1 Haziran Pazar günü Servet Tazegül Spor Salonu’nda sadece bir basketbol maçı oynanmayacak. O gün Mersin’in kalbi sahada, parkede, potada atacak. Şehrin gururu Mersin Spor Kulübü, play-off ikinci maçına çıkarken yalnızca bir rakiple değil, büyük bir hayalin peşinden koşacak; Mersin’i sporun zirvesinde temsil etmek. Spor sadece skordan ibaret değildir. Bir şehri bir araya getiren, duyguları ortaklaştıran, heyecanı paylaşılır kılan nadir güçlerden biridir. Ve bu güç, taraftarın sesiyle hayat bulur. Tribünler dolmazsa, tezahüratlar yükselmezse, oyuncuların yüreğindeki ateş eksik kalır. O yüzden bu maç, sadece sporcuların değil, tüm Mersinlilerin maçı.

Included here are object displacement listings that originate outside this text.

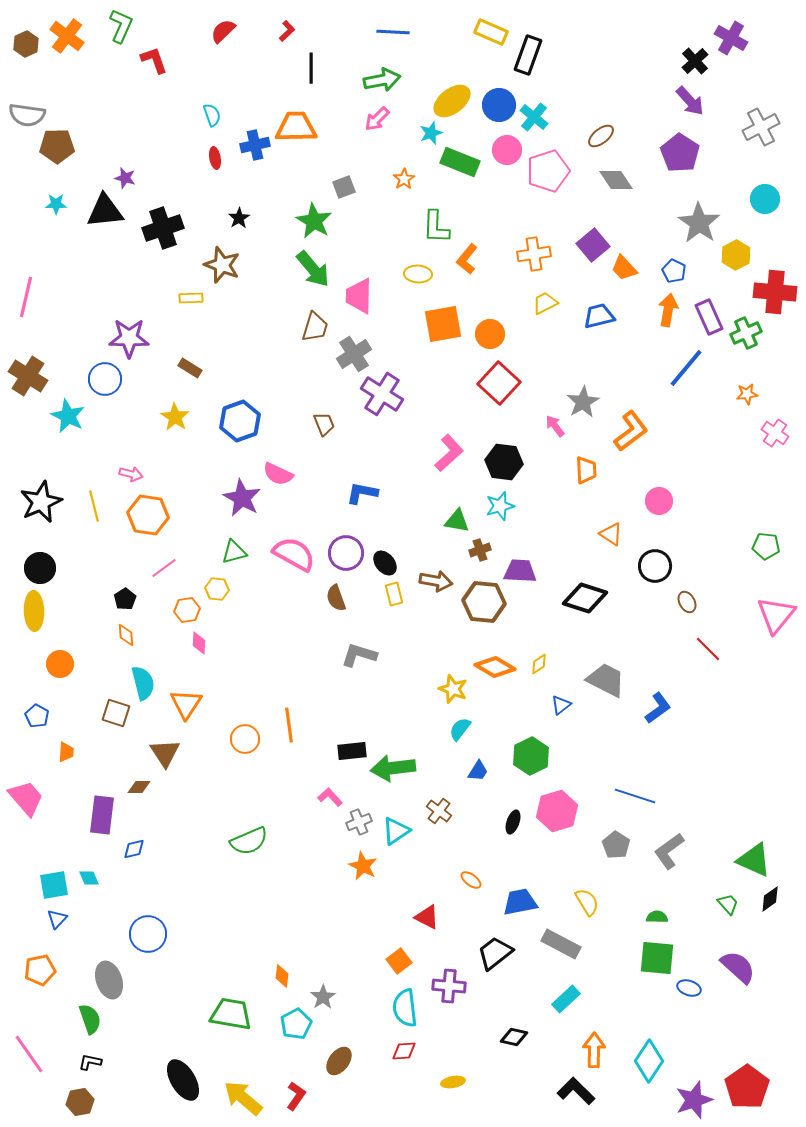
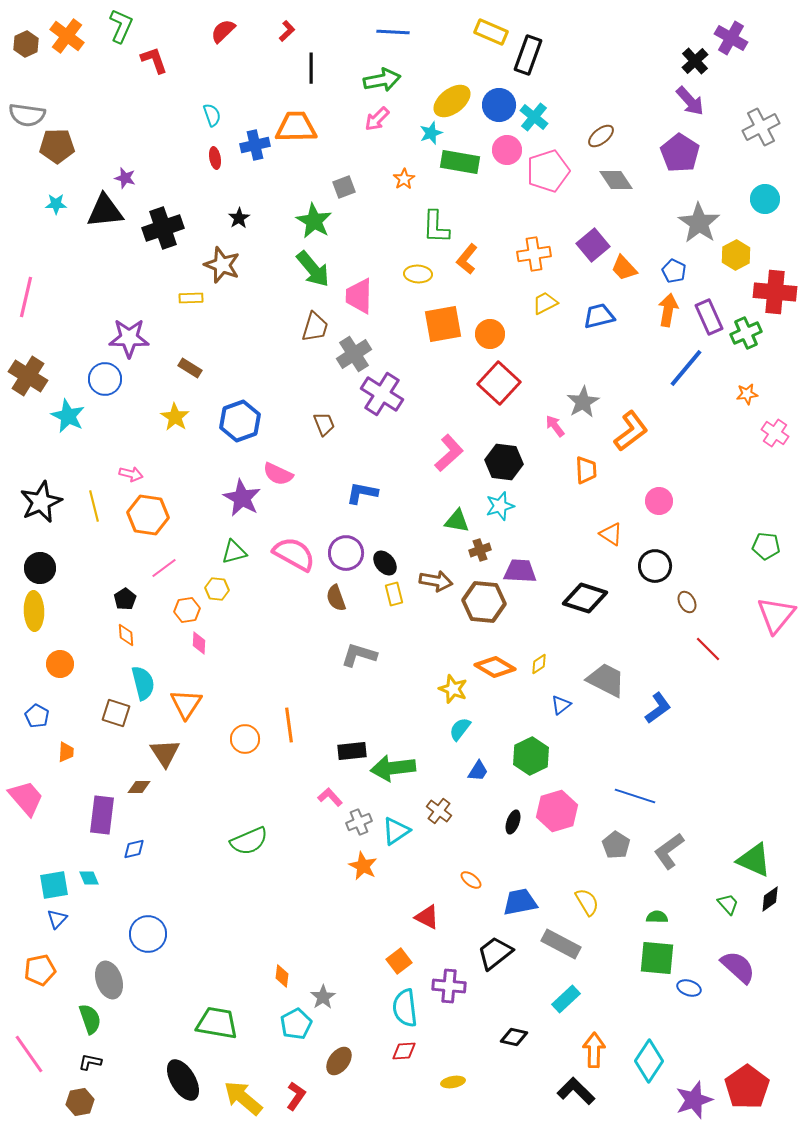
green rectangle at (460, 162): rotated 12 degrees counterclockwise
green trapezoid at (231, 1014): moved 14 px left, 9 px down
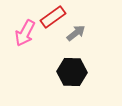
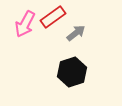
pink arrow: moved 9 px up
black hexagon: rotated 20 degrees counterclockwise
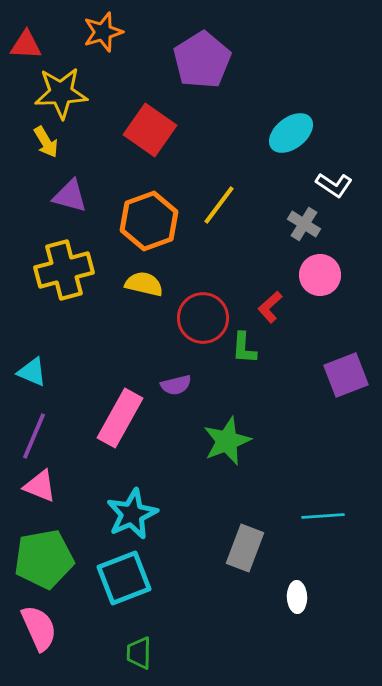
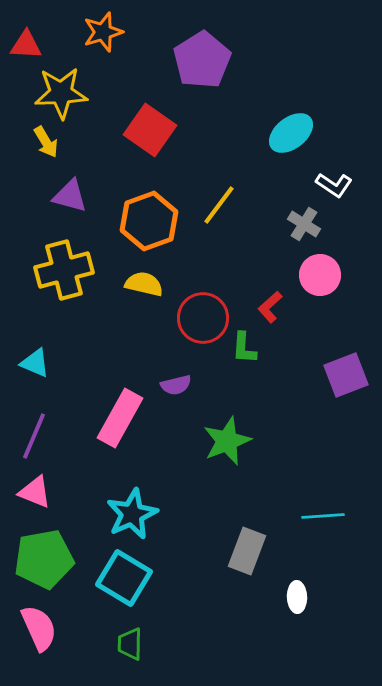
cyan triangle: moved 3 px right, 9 px up
pink triangle: moved 5 px left, 6 px down
gray rectangle: moved 2 px right, 3 px down
cyan square: rotated 38 degrees counterclockwise
green trapezoid: moved 9 px left, 9 px up
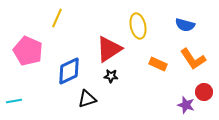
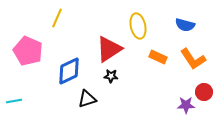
orange rectangle: moved 7 px up
purple star: rotated 18 degrees counterclockwise
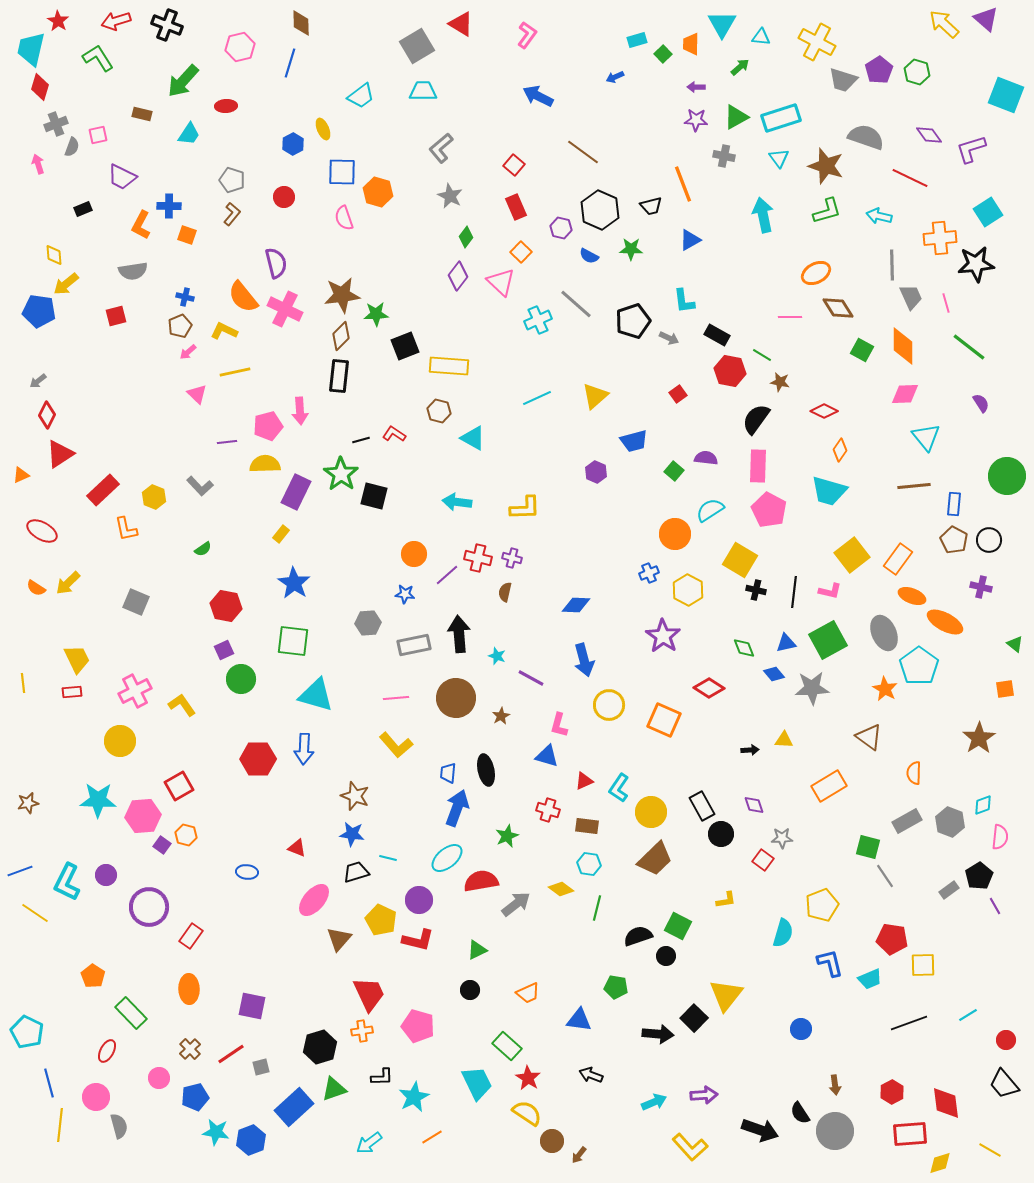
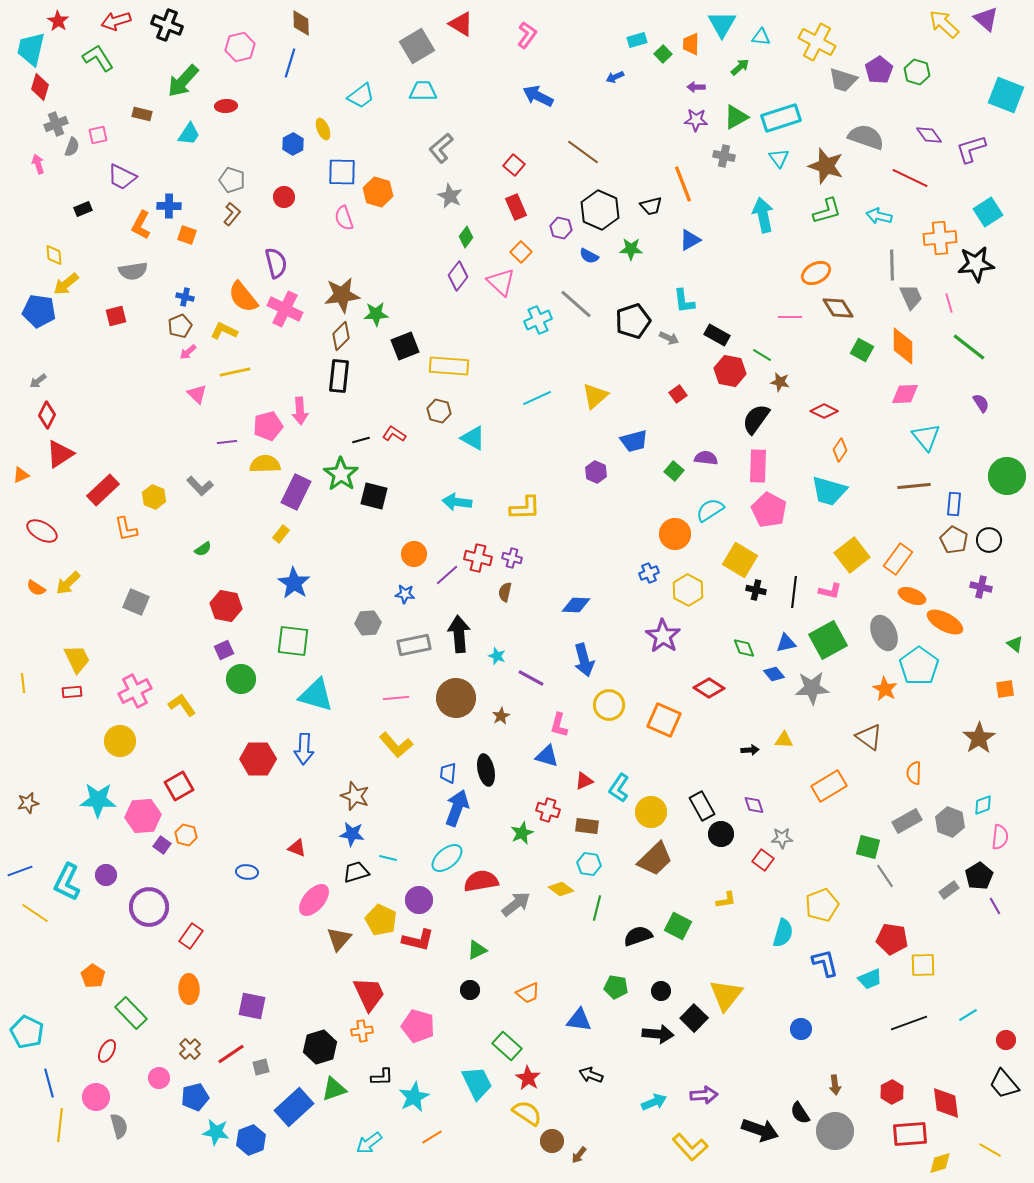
pink line at (946, 303): moved 3 px right
green star at (507, 836): moved 15 px right, 3 px up
black circle at (666, 956): moved 5 px left, 35 px down
blue L-shape at (830, 963): moved 5 px left
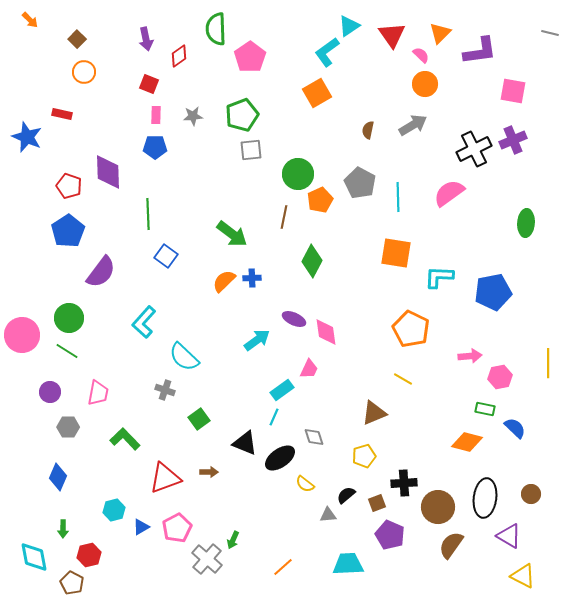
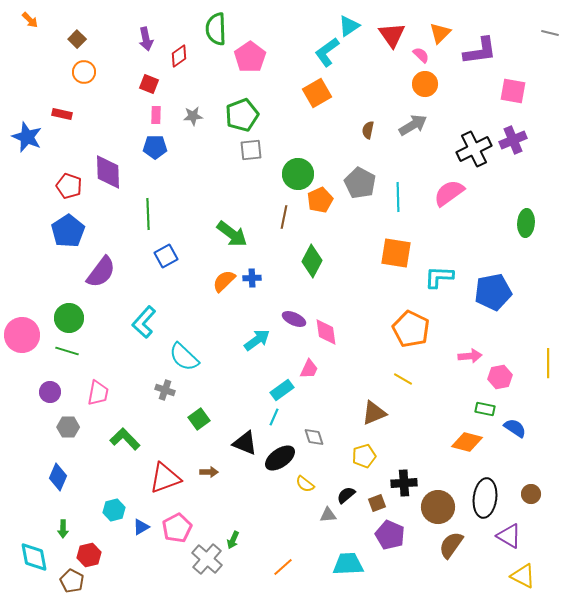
blue square at (166, 256): rotated 25 degrees clockwise
green line at (67, 351): rotated 15 degrees counterclockwise
blue semicircle at (515, 428): rotated 10 degrees counterclockwise
brown pentagon at (72, 583): moved 2 px up
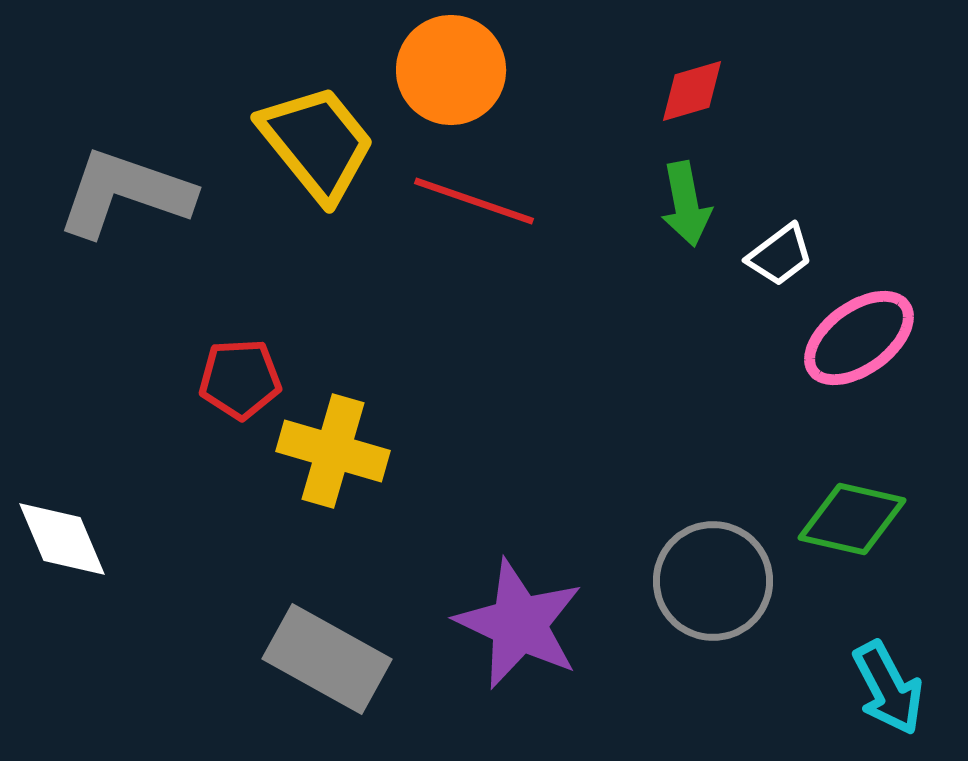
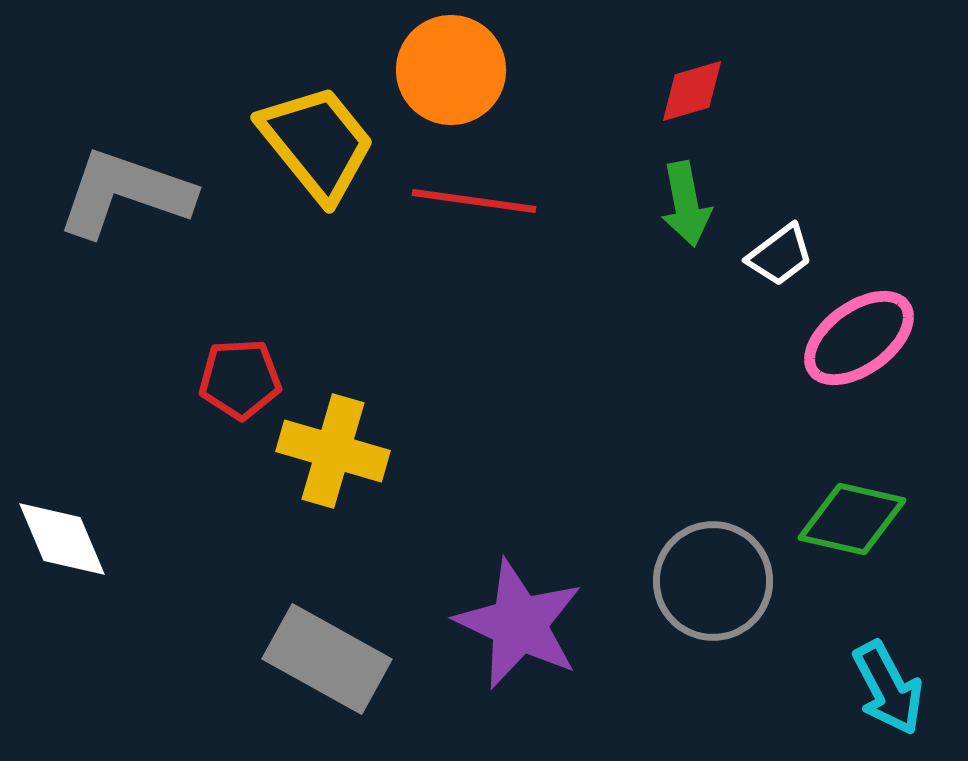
red line: rotated 11 degrees counterclockwise
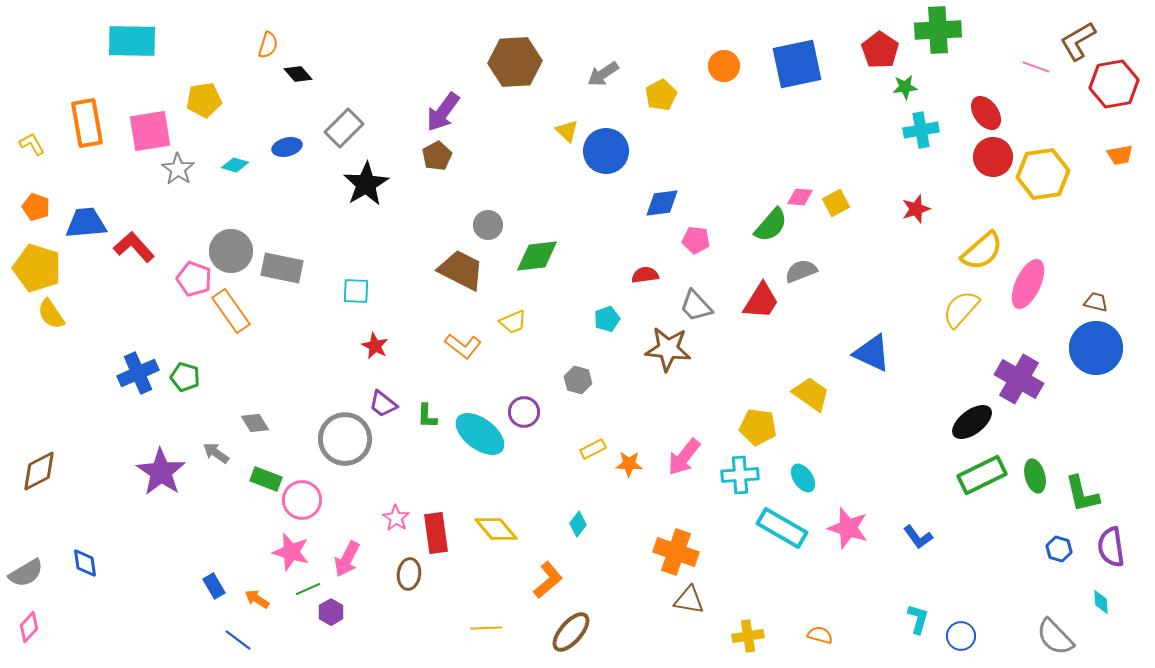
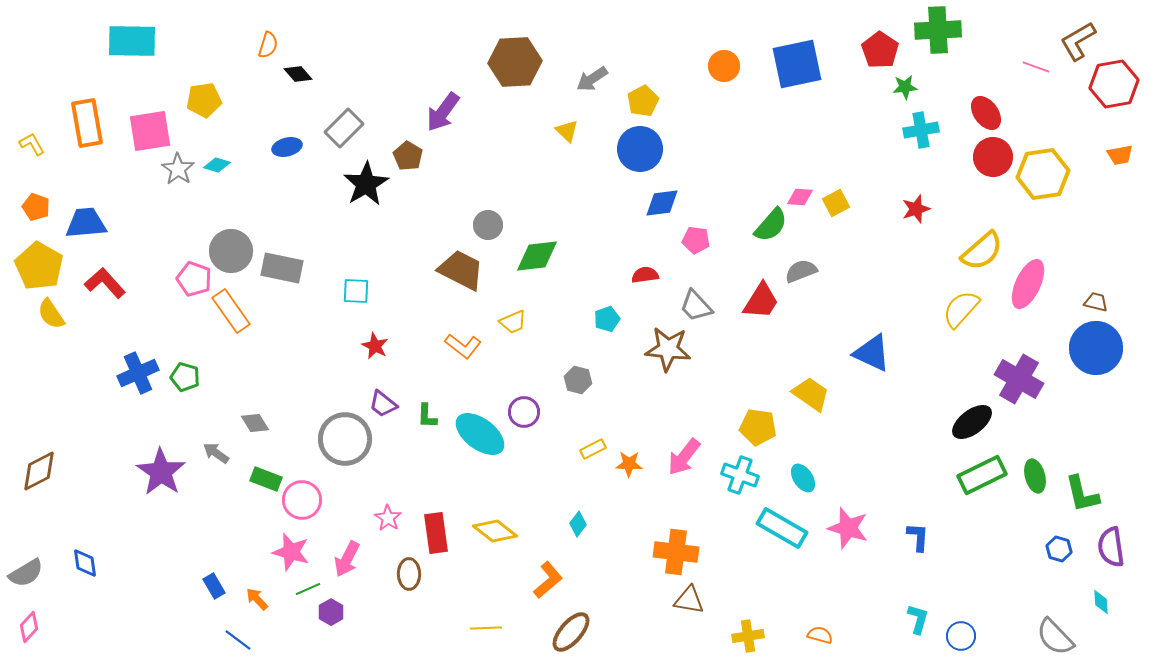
gray arrow at (603, 74): moved 11 px left, 5 px down
yellow pentagon at (661, 95): moved 18 px left, 6 px down
blue circle at (606, 151): moved 34 px right, 2 px up
brown pentagon at (437, 156): moved 29 px left; rotated 12 degrees counterclockwise
cyan diamond at (235, 165): moved 18 px left
red L-shape at (134, 247): moved 29 px left, 36 px down
yellow pentagon at (37, 268): moved 2 px right, 2 px up; rotated 12 degrees clockwise
cyan cross at (740, 475): rotated 24 degrees clockwise
pink star at (396, 518): moved 8 px left
yellow diamond at (496, 529): moved 1 px left, 2 px down; rotated 12 degrees counterclockwise
blue L-shape at (918, 537): rotated 140 degrees counterclockwise
orange cross at (676, 552): rotated 12 degrees counterclockwise
brown ellipse at (409, 574): rotated 8 degrees counterclockwise
orange arrow at (257, 599): rotated 15 degrees clockwise
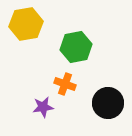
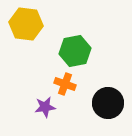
yellow hexagon: rotated 16 degrees clockwise
green hexagon: moved 1 px left, 4 px down
purple star: moved 2 px right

Bu takım, sahaya sadece top sürmek için değil; Mersin’in adını en yükseğe taşımak, bu kentin insanlarına umut olmak için çıkıyor. Onlar sahada mücadele ederken, bizlerin görevi onların yanında olduğumuzu hissettirmek. Çünkü her alkış, her tezahürat, her birlikte atılan slogan sahadaki enerjiyi katlar. Bu takıma inancımız, onların gücüdür. Unutmayalım ki bir kentin spor temsilcisi gücünü o kentin insanlarından alır. Takımın sırtındaki forma kadar, tribündeki her bir Mersinli de bu şehrin rengini taşır. O renkleri büyütmek, parlatmak bizim elimizde. Umudu kaybetmeden, galibiyete inançla kenetlenirsek, bu şehir çok daha fazlasını başaracak güce sahiptir. Bu sadece bir maç değil, bu bir birlik çağrısı. Bu maçta yalnızca beş oyuncu değil, on binlerce yürek mücadele edecek. Bu pazar, evimiz salon, görevimiz destek olmak. El ele, omuz omuza, birlikte daha güçlü!